# 1st attempt bottle repair



## swizzle (Sep 21, 2011)

Well I finally decided that no one is gonna hand me the secret recipe to fix bottles so I decided to try to see what I can do on my own. The resin I'd like to get is a bit pricey so I think I did all right with what I had at hand. I'm not thrilled about the outcome but hey its my first attempt and maybe I can start to get some opinions on how to improve my work. Check out my pics and be as critical as you like. No sugar coating. I want true and honest opinions. Thanx for reading. Swiz


----------



## Wheelah23 (Sep 21, 2011)

I've been meaning to do the same thing for a few bottles I have. The problem is, I think it's near impossible to match the color exactly. Looks like you ran into the same difficulty. I think the color is the problem, you can see quite evidently that the bottle has been repaired.


----------



## swizzle (Sep 21, 2011)

From a distance its not nearly as obvious. The one thing I also wasn't happy with is that the epoxy says that it drys crystal clear.

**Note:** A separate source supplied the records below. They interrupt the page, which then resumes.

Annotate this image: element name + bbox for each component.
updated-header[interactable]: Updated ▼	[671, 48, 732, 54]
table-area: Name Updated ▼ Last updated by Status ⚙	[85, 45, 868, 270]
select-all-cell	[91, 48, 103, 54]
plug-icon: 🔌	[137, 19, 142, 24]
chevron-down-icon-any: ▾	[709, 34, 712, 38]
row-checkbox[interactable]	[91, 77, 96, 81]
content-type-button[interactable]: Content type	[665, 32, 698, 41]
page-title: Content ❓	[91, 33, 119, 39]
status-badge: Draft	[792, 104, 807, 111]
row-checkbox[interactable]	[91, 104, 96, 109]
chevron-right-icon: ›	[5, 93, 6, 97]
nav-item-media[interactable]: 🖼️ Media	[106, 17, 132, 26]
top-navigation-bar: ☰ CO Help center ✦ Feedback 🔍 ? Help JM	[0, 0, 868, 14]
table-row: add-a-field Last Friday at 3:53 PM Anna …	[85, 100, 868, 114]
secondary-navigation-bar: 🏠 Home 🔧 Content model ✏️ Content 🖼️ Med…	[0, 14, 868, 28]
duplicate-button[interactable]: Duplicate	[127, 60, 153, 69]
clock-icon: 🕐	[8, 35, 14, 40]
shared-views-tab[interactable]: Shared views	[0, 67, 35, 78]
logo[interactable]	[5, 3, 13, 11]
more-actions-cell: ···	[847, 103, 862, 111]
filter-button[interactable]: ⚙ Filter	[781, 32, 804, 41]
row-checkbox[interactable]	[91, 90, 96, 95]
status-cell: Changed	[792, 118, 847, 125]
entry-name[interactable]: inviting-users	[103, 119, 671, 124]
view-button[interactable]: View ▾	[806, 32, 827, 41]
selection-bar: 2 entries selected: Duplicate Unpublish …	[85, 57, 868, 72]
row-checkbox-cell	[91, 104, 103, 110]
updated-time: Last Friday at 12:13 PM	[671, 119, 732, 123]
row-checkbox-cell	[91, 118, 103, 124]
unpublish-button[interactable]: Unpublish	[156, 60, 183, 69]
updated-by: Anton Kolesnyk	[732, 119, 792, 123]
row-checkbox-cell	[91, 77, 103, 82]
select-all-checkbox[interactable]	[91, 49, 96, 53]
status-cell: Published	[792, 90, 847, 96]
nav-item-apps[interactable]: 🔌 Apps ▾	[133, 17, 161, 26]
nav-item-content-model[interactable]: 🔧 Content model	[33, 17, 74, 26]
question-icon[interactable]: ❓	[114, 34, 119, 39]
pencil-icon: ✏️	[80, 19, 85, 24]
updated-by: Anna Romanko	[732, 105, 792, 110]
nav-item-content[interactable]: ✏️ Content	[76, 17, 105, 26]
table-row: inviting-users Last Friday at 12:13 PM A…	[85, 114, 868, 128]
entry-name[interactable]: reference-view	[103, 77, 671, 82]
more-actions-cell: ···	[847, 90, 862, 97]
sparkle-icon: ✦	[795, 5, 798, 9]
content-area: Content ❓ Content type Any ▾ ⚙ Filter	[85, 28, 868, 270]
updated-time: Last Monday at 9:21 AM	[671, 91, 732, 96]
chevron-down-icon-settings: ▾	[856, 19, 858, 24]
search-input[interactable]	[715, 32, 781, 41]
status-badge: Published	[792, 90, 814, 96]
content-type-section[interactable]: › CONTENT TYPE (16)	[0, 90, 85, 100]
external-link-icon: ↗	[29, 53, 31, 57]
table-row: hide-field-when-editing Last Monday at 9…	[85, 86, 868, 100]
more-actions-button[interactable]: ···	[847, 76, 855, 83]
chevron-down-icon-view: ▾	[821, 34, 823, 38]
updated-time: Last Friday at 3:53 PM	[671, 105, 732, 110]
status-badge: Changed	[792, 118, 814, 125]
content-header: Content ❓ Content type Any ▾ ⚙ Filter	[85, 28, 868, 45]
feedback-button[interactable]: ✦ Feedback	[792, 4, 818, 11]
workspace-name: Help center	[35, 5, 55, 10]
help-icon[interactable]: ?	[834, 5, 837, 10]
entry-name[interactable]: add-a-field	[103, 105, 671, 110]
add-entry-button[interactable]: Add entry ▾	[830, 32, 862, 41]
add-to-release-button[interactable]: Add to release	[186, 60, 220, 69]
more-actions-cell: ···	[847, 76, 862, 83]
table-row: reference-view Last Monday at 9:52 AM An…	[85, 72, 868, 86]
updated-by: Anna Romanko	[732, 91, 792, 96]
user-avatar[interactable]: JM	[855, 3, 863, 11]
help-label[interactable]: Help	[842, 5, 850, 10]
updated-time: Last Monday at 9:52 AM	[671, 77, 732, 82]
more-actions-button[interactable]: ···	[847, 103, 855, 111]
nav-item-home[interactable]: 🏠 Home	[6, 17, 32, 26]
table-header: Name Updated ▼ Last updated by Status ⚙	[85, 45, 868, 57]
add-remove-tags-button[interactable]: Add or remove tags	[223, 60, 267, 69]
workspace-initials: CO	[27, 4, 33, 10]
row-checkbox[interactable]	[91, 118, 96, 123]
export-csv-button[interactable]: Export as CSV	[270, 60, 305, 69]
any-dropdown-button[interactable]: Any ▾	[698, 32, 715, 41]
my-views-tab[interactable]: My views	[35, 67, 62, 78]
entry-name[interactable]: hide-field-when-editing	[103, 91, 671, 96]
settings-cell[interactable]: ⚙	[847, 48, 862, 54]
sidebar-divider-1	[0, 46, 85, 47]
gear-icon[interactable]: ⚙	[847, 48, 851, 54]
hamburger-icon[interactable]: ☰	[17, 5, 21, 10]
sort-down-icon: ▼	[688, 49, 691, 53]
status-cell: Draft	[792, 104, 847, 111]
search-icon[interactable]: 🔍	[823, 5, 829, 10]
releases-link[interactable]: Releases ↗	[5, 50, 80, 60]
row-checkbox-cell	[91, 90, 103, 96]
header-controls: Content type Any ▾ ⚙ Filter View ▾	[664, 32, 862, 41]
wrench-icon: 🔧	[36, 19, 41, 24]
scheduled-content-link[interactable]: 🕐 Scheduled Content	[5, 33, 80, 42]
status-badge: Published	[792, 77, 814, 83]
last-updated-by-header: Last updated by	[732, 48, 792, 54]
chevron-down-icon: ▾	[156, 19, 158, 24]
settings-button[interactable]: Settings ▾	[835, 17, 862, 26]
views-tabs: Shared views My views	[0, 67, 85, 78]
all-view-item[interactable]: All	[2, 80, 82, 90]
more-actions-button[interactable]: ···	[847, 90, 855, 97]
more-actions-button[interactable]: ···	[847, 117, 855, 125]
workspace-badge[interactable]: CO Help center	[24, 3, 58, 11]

Its not clear at all. When you hold it up to the light the repair actually cast a shadow through the glass. I also noticed how clear the glass is but the repair has air bubbles. I'm thinking that I may need to set it on a vibrating surface to remove some if not all of the bubbles. I'm wondering if the tiny drop of testor paint really affected the clarity of the epoxy. Anyone else have thoughts, opinions, suggestions on better quality resin? Any suggestions at all? Thanx, Wheelah23. Swiz


----------



## JOETHECROW (Sep 21, 2011)

Not too bad for a first try Swiz,...I'm not too sure how else you'd color the epoxy than the way you have..Did you try some mixed w/out tint to see how it drys?


----------



## swizzle (Sep 21, 2011)

No I didn't. I think I may have to actually add a little more to get it dark enough. Matching the color is only one hurdle. The other problem that i think may have caused the clarity issue is the air dry clay that I used. It says it takes 2-3 days to dry and I used it wet. I think some of the clay may be bonded to the epoxy. Is there anything that dries faster or works better that I could use right away? I'm thinking that the air dry clay will shrink as it dries and that it won't be the perfect mold material That I need. I think I left my dremel up to my parents house. I was gonna try to buff it a bit to see if it would clear up some. I can't imagine that sand paper would be the way to go. So many questions but this is how the learning process works. Swiz


----------



## carobran (Sep 21, 2011)

well,other than the fact that the repair looks like its glowing i think it looks ok............at least now you wont slice you finger on it[8|][]


----------



## JOETHECROW (Sep 22, 2011)

Swiz,...how about a dam or mold made of scotch tape? I've heard of that used..


----------



## cyberdigger (Sep 22, 2011)

At least let the clay dry completely, then coat the inside of the mold with urethane or wax or something.. shelaquer maybe.. I also think the paint you tinted it with had too many solids in it's constitution.. but you were dam close with the color, I gotta say..!


----------



## AntiqueMeds (Sep 22, 2011)

using paint for coloring is definately a problem. You should use an organic dye.


----------



## cyberdigger (Sep 22, 2011)

Would food coloring work?


----------



## Btl_Dvr (Sep 22, 2011)

Swiz,
 check this site out. http://www.dickblick.com/products/castincraft-transparent-dyes/ You need a dye not a paint. The paint is made to cover things up due to the solids it has, probably why the fix was more opaque than you wanted. Think stains that tint but allow woodgrain etc. to be seen underneath.
 Jay


----------



## swizzle (Sep 22, 2011)

> ORIGINAL:  JOETHECROW
> 
> Swiz,...how about a dam or mold made of scotch tape? I've heard of that used..


 
 I've heard of the scotch tape trick as well. It just seems like it would create more of a straight line between the edges of the chip. I keep picturing the top looking like an O but with the tape more of a C with a straight line where the chip is. 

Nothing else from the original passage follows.